Der Verein plant, ein Waisenhaus für zehn bis zwölf Kinder zu eröffnen, das Gebäude dafür ist bereits im Bau. "Kaum etwas läuft dort so, wie man es sich vorstellt und aus Deutschland kennt", sagt Hansen. Auch während des Baus habe es immer wieder Probleme gegeben, unter anderem, weil sich Einheimische unerlaubt Baumaterial "geborgt" hätten. "Inzwischen sind wir aber ein riesiges Stück vorangekommen, das Dach ist fertig."

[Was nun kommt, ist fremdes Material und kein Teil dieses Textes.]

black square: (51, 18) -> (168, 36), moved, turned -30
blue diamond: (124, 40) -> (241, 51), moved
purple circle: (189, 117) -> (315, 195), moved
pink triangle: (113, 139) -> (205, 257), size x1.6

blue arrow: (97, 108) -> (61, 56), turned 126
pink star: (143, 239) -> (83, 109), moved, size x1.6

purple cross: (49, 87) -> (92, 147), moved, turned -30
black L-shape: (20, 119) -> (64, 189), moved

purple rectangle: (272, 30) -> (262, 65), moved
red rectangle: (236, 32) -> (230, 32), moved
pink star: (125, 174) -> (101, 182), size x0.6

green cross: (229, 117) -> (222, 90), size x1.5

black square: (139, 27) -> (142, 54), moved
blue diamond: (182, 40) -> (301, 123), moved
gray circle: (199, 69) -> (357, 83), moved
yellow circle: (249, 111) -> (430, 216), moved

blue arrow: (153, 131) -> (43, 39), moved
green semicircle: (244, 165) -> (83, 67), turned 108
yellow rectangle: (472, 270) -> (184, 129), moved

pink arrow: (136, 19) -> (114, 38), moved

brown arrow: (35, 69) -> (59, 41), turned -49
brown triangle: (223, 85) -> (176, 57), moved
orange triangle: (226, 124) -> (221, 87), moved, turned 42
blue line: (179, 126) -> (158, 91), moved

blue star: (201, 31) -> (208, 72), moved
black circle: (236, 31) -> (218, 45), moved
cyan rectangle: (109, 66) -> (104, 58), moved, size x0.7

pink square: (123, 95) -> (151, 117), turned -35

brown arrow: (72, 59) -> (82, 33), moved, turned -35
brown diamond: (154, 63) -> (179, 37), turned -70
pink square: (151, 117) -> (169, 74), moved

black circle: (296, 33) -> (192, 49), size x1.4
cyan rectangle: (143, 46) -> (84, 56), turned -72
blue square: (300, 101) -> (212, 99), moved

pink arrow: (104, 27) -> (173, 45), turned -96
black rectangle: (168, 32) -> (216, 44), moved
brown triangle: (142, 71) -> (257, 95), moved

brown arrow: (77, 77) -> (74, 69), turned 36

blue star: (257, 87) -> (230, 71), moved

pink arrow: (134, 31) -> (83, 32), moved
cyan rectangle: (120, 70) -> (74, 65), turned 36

In dem Waisenhaus sollen die Kinder auch eine schulische und praktische Ausbildung bekommen. "Das Problem ist, dass es in der Gegend kaum Beschäftigungsmöglichkeiten für die jungen Leute gibt", sagt Hansen. Die nächste Stadt Opuwo, die von der Größe vergleichbar sei mit Ahrensburg, liege 150 Kilometer entfernt. Zudem hat sich laut Hansen die Lebensweise der Himbas während der vergangenen Jahre stark verändert. So seien die Hirten von der Rinderhaltung auf die weniger aufwendige, bequemere Ziegenhaltung umgestiegen. "Ziegen richten aber ungleich größere ökologische Schäden an. Dadurch wird die Lebensgrundlage der Hirtenvölker zusehends schlechter."

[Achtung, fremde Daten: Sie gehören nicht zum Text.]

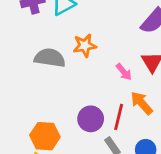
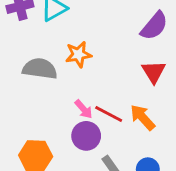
pink arrow: (124, 72) -> (84, 109), moved
red line: (119, 117) -> (109, 114), moved, turned -75

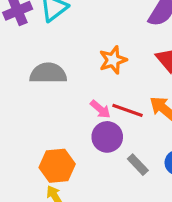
orange star: (78, 54) -> (113, 60), moved

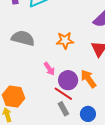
red line: (128, 110) -> (63, 94), moved
purple circle: (107, 137) -> (68, 80), moved

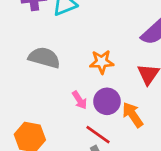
purple circle: (68, 80) -> (107, 101), moved

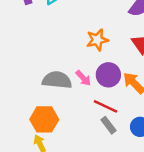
gray semicircle: (44, 58) -> (57, 80), moved

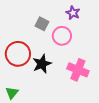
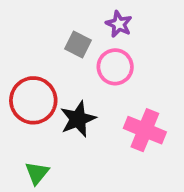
purple star: (73, 13) -> (119, 24), moved
green triangle: (12, 93) -> (37, 173), moved

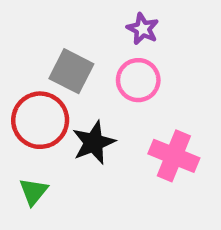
gray square: (78, 45) -> (71, 71), moved, size x1.4
green triangle: (37, 173) -> (33, 192), moved

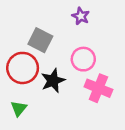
pink circle: (138, 80) -> (83, 59), moved

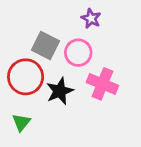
pink circle: (83, 59) -> (78, 53), moved
pink cross: (98, 88) -> (102, 84), moved

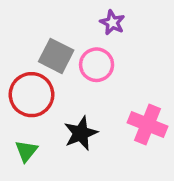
pink cross: (102, 84) -> (148, 124), moved
black star: (60, 91) -> (81, 133), moved

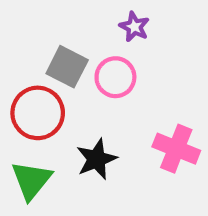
green triangle: (26, 151) -> (31, 180), size x1.5

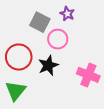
gray square: (67, 67) -> (40, 22), moved
black star: (96, 159) -> (48, 65), moved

Hansen hat es das westafrikanische Land dennoch angetan. "Namibia ist einfach toll, die Menschen sind unglaublich herzlich", sagt er. Er "liebäugele" mit dem Gedanken, in diesem Winter noch einmal das Kaokoveld zu besuchen. So lange unterstützt er das Projekt von Ammersbek aus, organisiert Flohmärkte, deren Erlös er spendet. "Vor allem die laufenden Kosten müssen finanziert werden, Grundnahrungsmittel und Treibstoff, um zum Einkaufen zu fahren", sagt Hansen.

Die Zentrale des Vereins sitzt in Berlin, Spender kommen vor allem aus Deutschland und der Schweiz. Namibischen Kindern zu helfen, hatten viele von ihnen nicht geplant. Der Zufall machte sie zu Unterstützern des Projekts, als sie wie Hans-Jürgen Hansens Freund auf dem Weg zu den Epupa-Wasserfällen neugierig wurden darauf, was sich in dem weißen Haus hinter der"3 Linden"-Fahne verbirgt.